Abstract
High re-attendance rates are common after asthma emergency department (ED) care. Inadequate patient education has been cited as a potential cause of re-attendance and the optimal format of education is uncertain. The present study aimed to compare the effectiveness of patient-centred education (PCE) and standard asthma patient education on ED re-attendance.
A randomised controlled trial was conducted at two inner-city Australian teaching hospitals’ EDs, where patients received either standard patient education (SPE) or PCE. Both groups received a six-topic curriculum. However, PCE patients reordered the topics according to their own priority and thus controlled the order of education.
In total, 146 adult patients presenting to EDs with acute asthma were enrolled. After 4 months, ED re-attendance decreased from 22 to 12% in the PCE group and remained unchanged in the SPE group (between group odds ratio 0.4, 95% confidence interval (0.2–1.1)). In 78 patients discharged after ED care, the PCE group had fewer re-attendances after 4 and 12 months (0.3 (0.1–0.9) and 0.3 (0.1–0.8), respectively ). PCE patients with no general practitioner care in the preceding 7 days had fewer re-attendances after 4 and 12 months (0.1 (0.0–0.7) and 0.2 (0.0–0.6), respectively). A trend of better asthma control was evident, with a reduction in activity limitation.
In conclusion, patient-centred education offers promise as a brief education process in the emergency department. However, a large multicentre trial of patient-centred education is required.
Asthma mortality has declined in recent years even though asthma morbidity continues to affect the quality of life of individuals with asthma 1, 2. This is evident from the number of people with asthma presenting to emergency departments (EDs) 3–5. Asthma patients’ re-attendance rates after receiving ED care can be as high as 17% 6, 7.
Numerous studies have found that people with acute asthma receive care that is inconsistent with asthma management guidelines, including inadequate discharge planning and education 6, 8–14. Some studies of patients with acute asthma have focused interventions on improving primary care follow-up via telephone reminders 15 and primary care-based education 16, which have shown very little or no improvement in patient behaviour or asthma outcomes.
Patient education has been described as an essential component of asthma management, with clinical guidelines providing the basis for both clinical management and education curricula 17. Prevention of further episodes of acute asthma is a focus of patient education, although to what extent it is effective remains unclear. Delayed education has shown limited positive outcomes. A brief, opportune, educational intervention in the ED may be a useful adjunct to current ED care and would be consistent with international and national guidelines 2, 18. However, asthma education studies poorly describe the teaching and learning principles underpinning the asthma education process 19.

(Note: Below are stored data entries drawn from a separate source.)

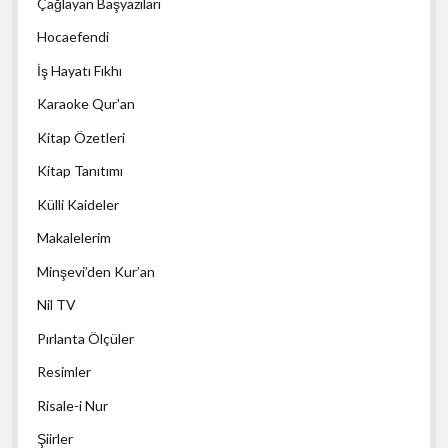
Çağlayan Başyazıları
Hocaefendi
İş Hayatı Fıkhı
Karaoke Qur'an
Kitap Özetleri
Kitap Tanıtımı
Külli Kaideler
Makalelerim
Minşevi’den Kur’an
Nil TV
Pırlanta Ölçüler
Resimler
Risale-i Nur
Şiirler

Unlike previous studies, the current study sought to examine the process of educating patients through a focus on teaching and learning behaviour. The method used a learner-centred approach 20, as the concepts were congruent with the central tenets of patient-centred care 21. Standard patient education (SPE) differs from a learner-centred approach as it usually starts with pathophysiology and ends with the importance of ongoing review 22, 23. Standard education is often the way health professionals are educated. The present authors aimed to compare patient-centred education (PCE) with SPE, looking at the subsequent effects on the number of further ED attendances and asthma control. The same curriculum, based on a clinical guideline, was used for PCE and SPE.
MATERIALS AND METHODS
Study design
The present study was a prospective randomised controlled trial of two methods of patient education for people with asthma attending an ED. PCE 19 was underpinned with learner-centred principles, while SPE represented the traditional method of patient education. The primary aim of PCE was a reduction in ED re-attendance rates after 4 and 12 months. The secondary aim was to improve asthma control. Asthma control was evidenced by the patient’s symptoms and reliever medication use in the 7 days prior to the ED attendance and at an outpatient department (OPD) visit 4–6 weeks after initial presentation. Ethical clearance was obtained from participating hospitals (Princess Alexandra Hospital and Mater Adult Public Hospital, Brisbane, Australia) and the Queensland University of Technology (Brisbane, Australia) Ethics Committee.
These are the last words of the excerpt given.